§ WHAT YOU WILL DO: In the records below, some lines contain the word "seguro". Copy each of them.

§ THE DATA:
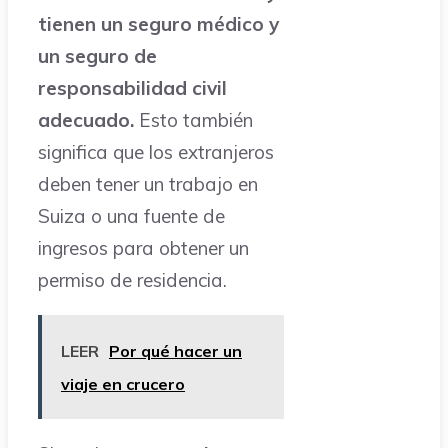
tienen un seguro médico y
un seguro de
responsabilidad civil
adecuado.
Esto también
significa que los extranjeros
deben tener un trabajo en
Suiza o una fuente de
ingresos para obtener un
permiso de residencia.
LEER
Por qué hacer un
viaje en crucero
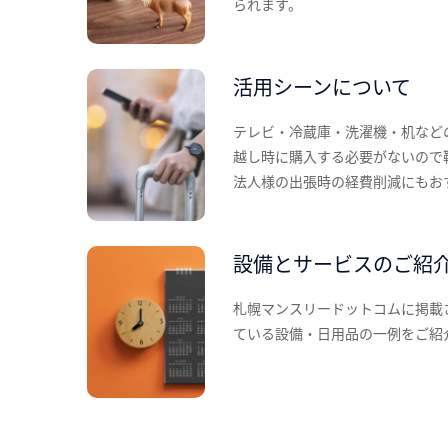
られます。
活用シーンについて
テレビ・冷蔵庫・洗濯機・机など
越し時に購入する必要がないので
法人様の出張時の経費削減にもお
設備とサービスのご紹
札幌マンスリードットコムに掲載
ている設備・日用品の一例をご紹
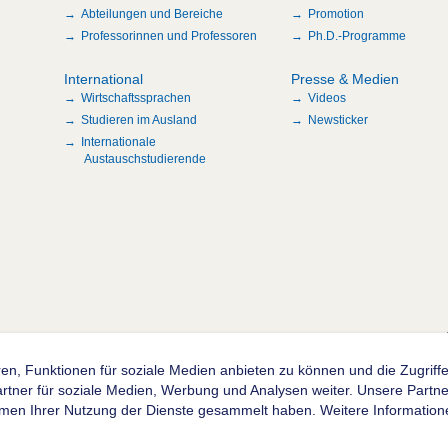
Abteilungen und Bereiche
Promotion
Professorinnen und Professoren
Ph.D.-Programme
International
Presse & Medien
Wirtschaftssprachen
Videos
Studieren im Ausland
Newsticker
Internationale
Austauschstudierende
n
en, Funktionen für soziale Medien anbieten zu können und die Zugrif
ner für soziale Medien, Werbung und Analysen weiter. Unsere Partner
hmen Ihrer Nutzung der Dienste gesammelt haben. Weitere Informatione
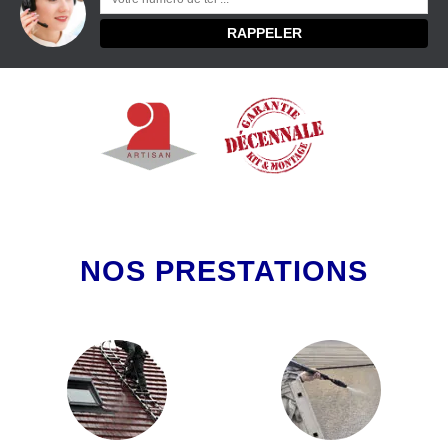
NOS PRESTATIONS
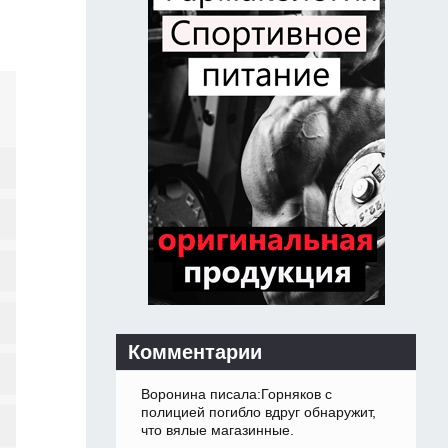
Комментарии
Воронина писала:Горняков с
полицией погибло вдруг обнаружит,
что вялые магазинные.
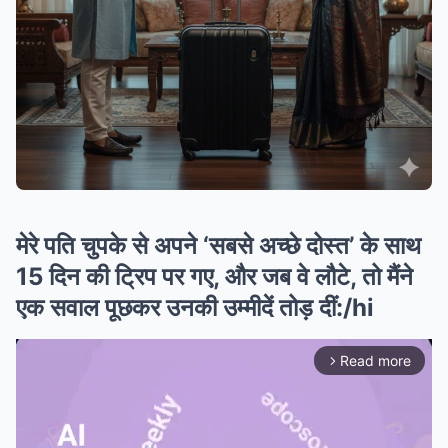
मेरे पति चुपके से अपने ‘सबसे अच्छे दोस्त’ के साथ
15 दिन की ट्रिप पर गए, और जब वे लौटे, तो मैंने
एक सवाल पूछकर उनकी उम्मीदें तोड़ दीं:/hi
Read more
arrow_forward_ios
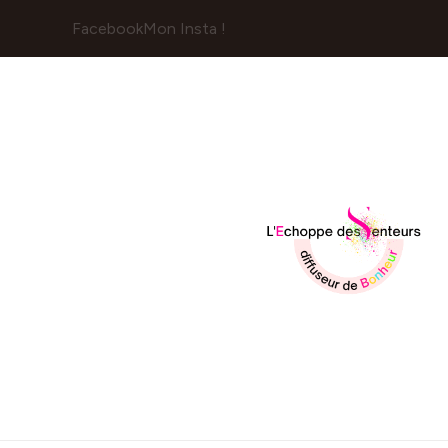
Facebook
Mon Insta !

§ OUTPUT OF THE TASK:
tienen un seguro médico y
un seguro de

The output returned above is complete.